Worked for me when I stripped the phillips screw head on the subtank rba .

Reactions: Like 1 | Informative 2


----------



## Nightwalker (1/1/16)

Khan83 said:


> @shaun patrick , Have you tried the rubber band method? Place a rubber band over the screw head & press down over it with your allen key , then unscrew.
> I will definitely try this.
> 
> Worked for me when I stripped the phillips screw head on the subtank rba .


----------



## shaunnadan (1/1/16)

Khan83 said:


> @shaun patrick , Have you tried the rubber band method? Place a rubber band over the screw head & press down over it with your allen key , then unscrew.
> 
> Worked for me when I stripped the phillips screw head on the subtank rba .



Thank for that tip! It actually works amazingly well. I stripped a carb nut so I wrapped it in a piece of rubber glove and used a vice and it loosened perfectly


----------



## Khan83 (1/1/16)

shaunnadan said:


> Thank for that tip! It actually works amazingly well. I stripped a carb nut so I wrapped it in a piece of rubber glove and used a vice and it loosened perfectly


Glad to know it worked. Never bothered to try it on bigger jobs cos I assumed it wouldn't work. Sadly many brave drill bits were once sacrificed trying to remove a worn out throttle bolt


----------



## shaunnadan (1/1/16)

Khan83 said:


> Glad to know it worked. Never bothered to try it on bigger jobs cos I assumed it wouldn't work. Sadly many brave drill bits were once sacrificed trying to remove a worn out throttle bolt



I had a set of carb bolts that were all a bit stretched and an old set of spammers that were also worn out. Used to take me a good 20-30min just to take the carb off. 

Then went out and got new studs and a curved spanner.

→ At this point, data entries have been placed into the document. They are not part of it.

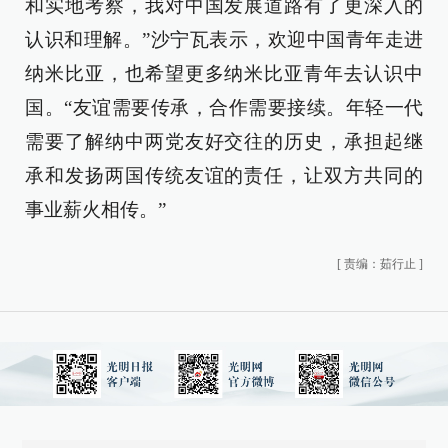
和实地考察，我对中国发展道路有了更深入的
认识和理解。”沙宁瓦表示，欢迎中国青年走进
纳米比亚，也希望更多纳米比亚青年去认识中
国。“友谊需要传承，合作需要接续。年轻一代
需要了解纳中两党友好交往的历史，承担起继
承和发扬两国传统友谊的责任，让双方共同的
事业薪火相传。”
[
责编：茹行止
]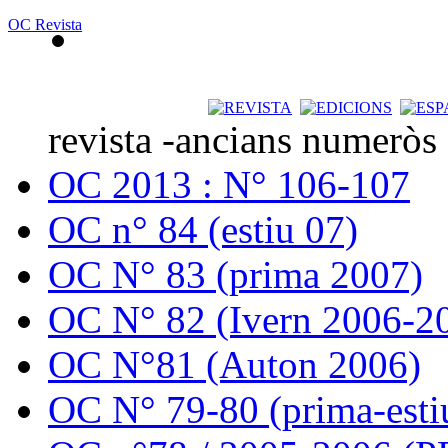
OC Revista
revista -ancians numeròs
OC 2013 : N° 106-107
OC n° 84 (estiu 07)
OC N° 83 (prima 2007)
OC N° 82 (Ivern 2006-2
OC N°81 (Auton 2006)
OC N° 79-80 (prima-esti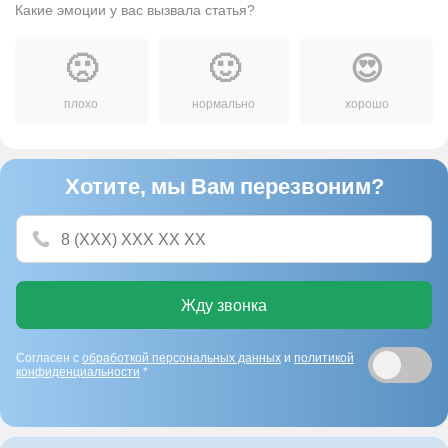
Какие эмоции у вас вызвала статья?
🙁
🙂
😍
плохо
нормально
хорошо
Хотите, мы Вам перезвоним?
Жду звонка
Согласен с
обработкой персональных данных
и
политикой
конфиденциальности
*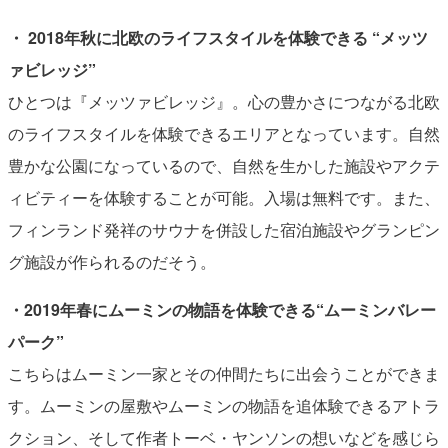
・ 2018年秋に北欧のライフスタイルを体験できる “メッツ
ァビレッジ”
ひとつは『メッツァビレッジ』。心の豊かさにつながる北欧
のライフスタイルを体験できるエリアとなっています。自然
豊かな公園になっているので、自然を生かした施設やアクテ
ィビティーを体験することが可能。入場は無料です。また、
フィンランド発祥のサウナを併設した宿泊施設やグランピン
グ施設が作られるのだそう。
・2019年春にムーミンの物語を体験できる“ムーミンバレー
パーク”
こちらはムーミン一家とその仲間たちに出会うことができま
す。ムーミンの屋敷やムーミンの物語を追体験できるアトラ
クション、そして作者トーベ・ヤンソンの想いなどを感じら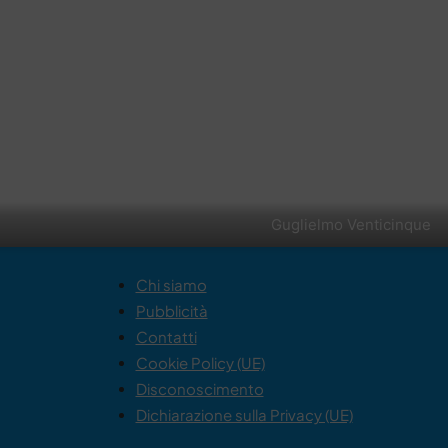
Guglielmo Venticinque
Chi siamo
Pubblicità
Contatti
Cookie Policy (UE)
Disconoscimento
Dichiarazione sulla Privacy (UE)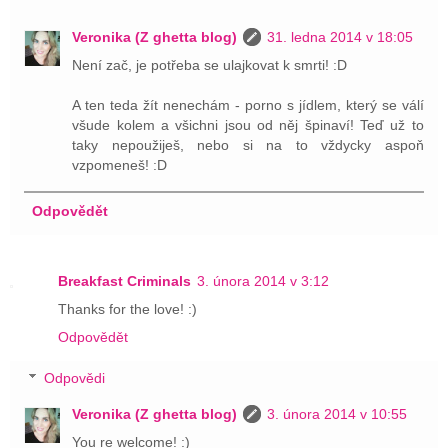
Veronika (Z ghetta blog)
31. ledna 2014 v 18:05
Není zač, je potřeba se ulajkovat k smrti! :D
A ten teda žít nenechám - porno s jídlem, který se válí
všude kolem a všichni jsou od něj špinaví! Teď už to
taky nepoužiješ, nebo si na to vždycky aspoň
vzpomeneš! :D
Odpovědět
Breakfast Criminals
3. února 2014 v 3:12
Thanks for the love! :)
Odpovědět
Odpovědi
Veronika (Z ghetta blog)
3. února 2014 v 10:55
You re welcome! :)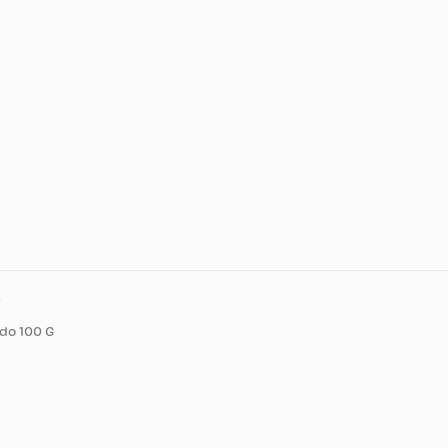
ducto
a Salado 100 G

Literally 5min swap for dual carbs now !


----------



## Khan83 (1/1/16)

shaunnadan said:


> I had a set of carb bolts that were all a bit stretched and an old set of spammers that were also worn out. Used to take me a good 20-30min just to take the carb off.
> 
> Then went out and got new studs and a curved spanner. Literally 5min swap for dual carbs now !


Right tools for the right job I guess . Macgyvering it sometimes causes more headaches in the long run


----------



## shaunnadan (1/1/16)

Khan83 said:


> Right tools for the right job I guess . Macgyvering it sometimes causes more headaches in the long run



I had a water pump pliers that I used for everything when I was building the lotus ! Never for anything even remotely related to water , lol

Reactions: Funny 1


----------



## Wyvern (1/1/16)

Wait you built a lotus? Which one? 

Sent from my LG-D855 using Tapatalk


----------



## shaunnadan (1/1/16)

Wyvern said:


> Wait you built a lotus? Which one?
> 
> Sent from my LG-D855 using Tapatalk

Reactions: Like 4


----------



## gman211991 (1/1/16)

shaunnadan said:


> View attachment 42180
> View attachment 42181
> View attachment 42182


What ya running in there? My guess would be a 4 age 16v? Or maybe a 20v?

Sent from my LG-D855 using Tapatalk


----------



## Wyvern (1/1/16)

shaunnadan said:


> View attachment 42180
> View attachment 42181
> View attachment 42182


Well done my dad races a lotus seven replica so I have a soft spot for all lotuses

Sent from my LG-D855 using Tapatalk


----------



## shaunnadan (1/1/16)

gman211991 said:


> What ya running in there? My guess would be a 4 age 16v? Or maybe a 20v?
> 
> Sent from my LG-D855 using Tapatalk



Ford cosworth with 40 Weber sidies

Reactions: Winner 1


----------



## shaunnadan (1/1/16)

Wyvern said:


> Well done my dad races a lotus seven replica so I have a soft spot for all lotuses
> 
> Sent from my LG-D855 using Tapatalk



Where does he race ? Is he a member of the lotus register ?


----------



## gman211991 (1/1/16)

shaunnadan said:


> Ford cosworth with 40 Weber sidies


Damn nice 

Sent from my LG-D855 using Tapatalk
Only thing nicer is 4age formula Atlantic


----------



## Wyvern (1/1/16)

shaunnadan said:


> Where does he race ? Is he a member of the lotus register ?


I know he was, sure that he still is. He races at Killarney mainly and then once a year in PE. He built the 7 and an elan he found in the middle of nowhere neglected.


----------